Nanuyalailai Island (the Yasawas): About midway along the Yasawa chain, Nanuya is skirted on its south side by a long beach that wraps around a coconut palm-studded peninsula and keeps on going. Nanuya Island Resort sits on the western end, while Blue Lagoon Cruises uses the sands on the other side of the peninsula.
Nacula Island (the Yasawas): The inexpensive Oarsmans Bay Lodge, on Nacula Island, sits beside one of the top beaches in Fiji, a glorious strip of sand emptying into a lagoon that is deep at all tides.
Natadola Beach (the Coral Coast): Fiji’s main island of Viti Levu doesn’t have the high-quality beaches found on the country’s small islands, but Natadola is the exception. Until recently this long stretch was spared development, but a big resort is coming.

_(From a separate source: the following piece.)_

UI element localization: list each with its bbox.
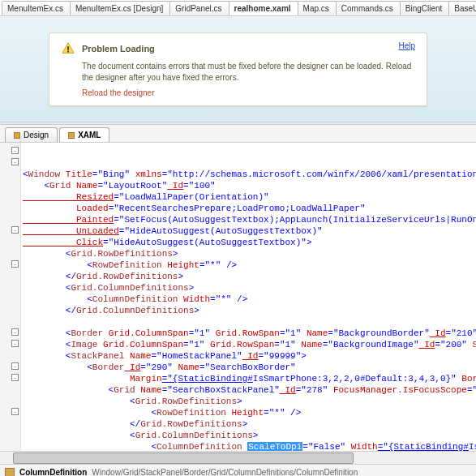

Vatulele Island Resort (Vatulele): The luxury resort on Vatulele Island has new owners and has been undergoing significant changes, but the 1km (1/2 mile) of sand in front of it remains one of the most brilliantly white beaches in Fiji.
Long Beach (Kadavu): Fiji’s longest beach runs for several kilometers along the north shore of Kadavu Island, where one resort is under development. In the meantime, visitors have it all to themselves but will have to stay at nearby Papageno Resort or Dive Kadavu/Matana Beach Resort.
Matana Beach (Kadavu): Also on Kadavu’s north shore, Matana Beach combines deep white sand with a deep lagoon. Bordered by a Fijian village and Dive Kadavu/Matana Beach Resort, Matana has a fine view westward along Kadavu’s shore.
Volivoli Beach (Rakiraki): At the very northern tip of Viti Levu a few kilometers from Rakiraki, lovely Volivoli also has soft white sand, a deep lagoon, and a spectacular view southwestward toward Viti Levu’s mountains. You don’t have to pay a fortune either, with inexpensive Volivoli Beach Resort just around the corner.
Namenalala Island (off Savusavu): The main beach at the remote little resort known as Moody’s Namena is one of the finest I’ve seen in Fiji, but the owners have marked four other private beaches with OCCUPIED/UNOCCUPIED signs.
Prince Charles Beach (Taveuni): The northern coast of Taveuni has three great beaches within walking distance of each other, the best being Prince Charles Beach, so named because said prince once took a dip in its warm lagoon.
If it’s a beach you’re looking for, look no further than Fiji.